(Stored items)
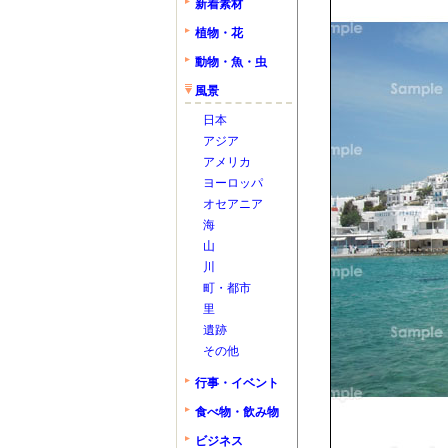
新着素材
植物・花
動物・魚・虫
風景
日本
アジア
アメリカ
ヨーロッパ
オセアニア
海
山
川
町・都市
里
遺跡
その他
行事・イベント
食べ物・飲み物
ビジネス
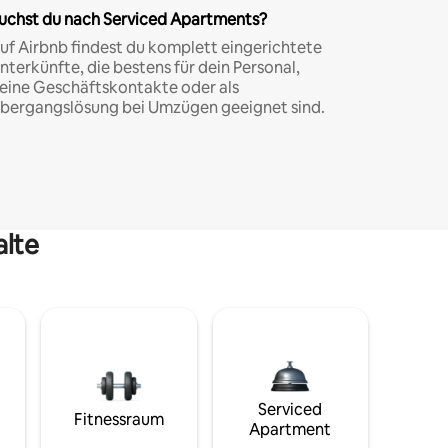
uchst du nach Serviced Apartments?
uf Airbnb findest du komplett eingerichtete
nterkünfte, die bestens für dein Personal,
eine Geschäftskontakte oder als
bergangslösung bei Umzügen geeignet sind.
alte
Serviced
Fitnessraum
Apartment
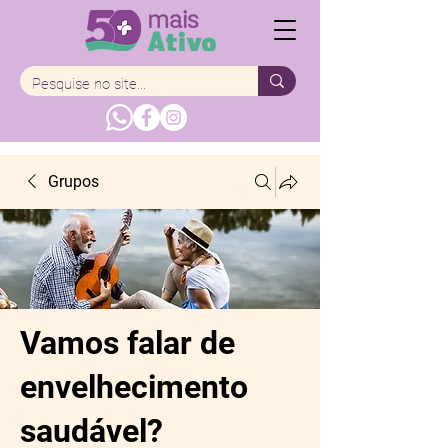
Grupos
Vamos falar de
envelhecimento
saudável?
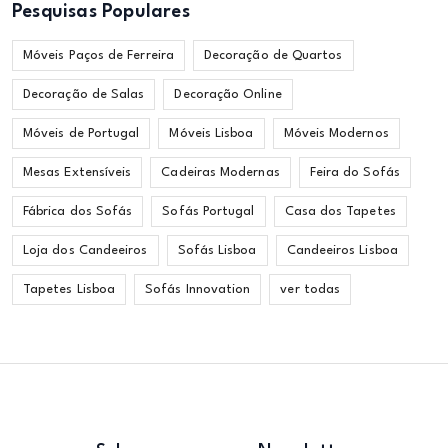
Pesquisas Populares
Móveis Paços de Ferreira
Decoração de Quartos
Decoração de Salas
Decoração Online
Móveis de Portugal
Móveis Lisboa
Móveis Modernos
Mesas Extensíveis
Cadeiras Modernas
Feira do Sofás
Fábrica dos Sofás
Sofás Portugal
Casa dos Tapetes
Loja dos Candeeiros
Sofás Lisboa
Candeeiros Lisboa
Tapetes Lisboa
Sofás Innovation
ver todas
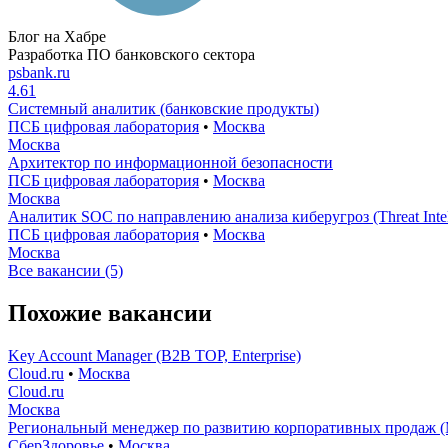
Блог на Хабре
Разработка ПО банковского сектора
psbank.ru
4.61
Системный аналитик (банковские продукты)
ПСБ цифровая лаборатория
•
Москва
Москва
Архитектор по информационной безопасности
ПСБ цифровая лаборатория
•
Москва
Москва
Аналитик SOC по направлению анализа киберугроз (Threat Intel
ПСБ цифровая лаборатория
•
Москва
Москва
Все вакансии (5)
Похожие вакансии
Key Account Manager (B2B TOP, Enterprise)
Cloud.ru
•
Москва
Cloud.ru
Москва
Региональный менеджер по развитию корпоративных продаж (
СберЗдоровье
•
Москва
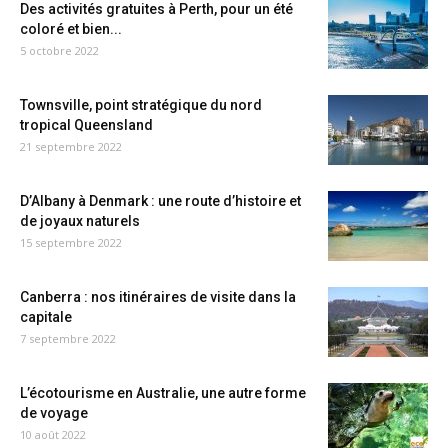
Des activités gratuites à Perth, pour un été
coloré et bien...
5 octobre 2022
Townsville, point stratégique du nord
tropical Queensland
21 septembre 2022
D’Albany à Denmark : une route d’histoire et
de joyaux naturels
15 septembre 2022
Canberra : nos itinéraires de visite dans la
capitale
7 septembre 2022
L’écotourisme en Australie, une autre forme
de voyage
10 août 2022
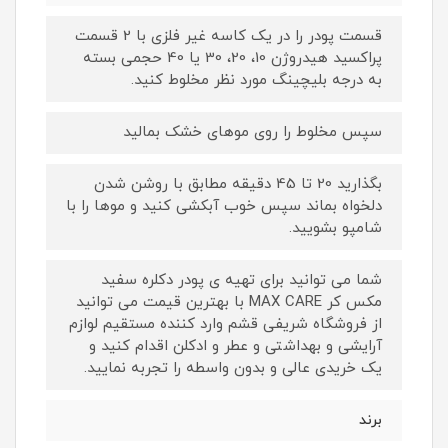
قسمت پودر را در یک کاسه غیر فلزی با 2 قسمت
پراکسید هیدروژن 10، 20، 30 یا 40 حجمی بسته
به درجه بلیچینگ مورد نظر مخلوط کنید.
سپس مخلوط را روی موهای خشک بمالید
بگذارید 20 تا 45 دقیقه مطابق با روشن شدن
دلخواه بماند سپس خوب آبکشی کنید و موها را با
شامپو بشویید.
شما می توانید برای تهیه ی پودر دکلره سفید
مکس کر MAX CARE با بهترین قیمت می توانید
از فروشگاه شریفی قشم وارد کننده مستقیم لوازم
آرایشی و بهداشتی و عطر و ادکلن اقدام کنید و
یک خریدی عالی و بدون واسطه را تجربه نمایید.
برند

__Task description__
Could you restate every record above word for word, leaving the pictures out?

__Solution__
新着素材
植物・花
動物・魚・虫
風景
日本
アジア
アメリカ
ヨーロッパ
オセアニア
海
山
川
町・都市
里
遺跡
その他
行事・イベント
食べ物・飲み物
ビジネス
uchst du nach Serviced Apartments?
uf Airbnb findest du komplett eingerichtete
nterkünfte, die bestens für dein Personal,
eine Geschäftskontakte oder als
bergangslösung bei Umzügen geeignet sind.
alte
Serviced
Fitnessraum
Apartment
Grupos
Vamos falar de
envelhecimento
saudável?
Pesquisas Populares
Móveis Paços de Ferreira
Decoração de Quartos
Decoração de Salas
Decoração Online
Móveis de Portugal
Móveis Lisboa
Móveis Modernos
Mesas Extensíveis
Cadeiras Modernas
Feira do Sofás
Fábrica dos Sofás
Sofás Portugal
Casa dos Tapetes
Loja dos Candeeiros
Sofás Lisboa
Candeeiros Lisboa
Tapetes Lisboa
Sofás Innovation
ver todas
Блог на Хабре
Разработка ПО банковского сектора
psbank.ru
4.61
Системный аналитик (банковские продукты)
ПСБ цифровая лаборатория
•
Москва
Москва
Архитектор по информационной безопасности
ПСБ цифровая лаборатория
•
Москва
Москва
Аналитик SOC по направлению анализа киберугроз (Threat Intel
ПСБ цифровая лаборатория
•
Москва
Москва
Все вакансии (5)
Похожие вакансии
Key Account Manager (B2B TOP, Enterprise)
Cloud.ru
•
Москва
Cloud.ru
Москва
Региональный менеджер по развитию корпоративных продаж (
СберЗдоровье
•
Москва
Des activités gratuites à Perth, pour un été
coloré et bien...
5 octobre 2022
Townsville, point stratégique du nord
tropical Queensland
21 septembre 2022
D’Albany à Denmark : une route d’histoire et
de joyaux naturels
15 septembre 2022
Canberra : nos itinéraires de visite dans la
capitale
7 septembre 2022
L’écotourisme en Australie, une autre forme
de voyage
10 août 2022
قسمت پودر را در یک کاسه غیر فلزی با 2 قسمت
پراکسید هیدروژن 10، 20، 30 یا 40 حجمی بسته
به درجه بلیچینگ مورد نظر مخلوط کنید.
سپس مخلوط را روی موهای خشک بمالید
بگذارید 20 تا 45 دقیقه مطابق با روشن شدن
دلخواه بماند سپس خوب آبکشی کنید و موها را با
شامپو بشویید.
شما می توانید برای تهیه ی پودر دکلره سفید
مکس کر MAX CARE با بهترین قیمت می توانید
از فروشگاه شریفی قشم وارد کننده مستقیم لوازم
آرایشی و بهداشتی و عطر و ادکلن اقدام کنید و
یک خریدی عالی و بدون واسطه را تجربه نمایید.
برند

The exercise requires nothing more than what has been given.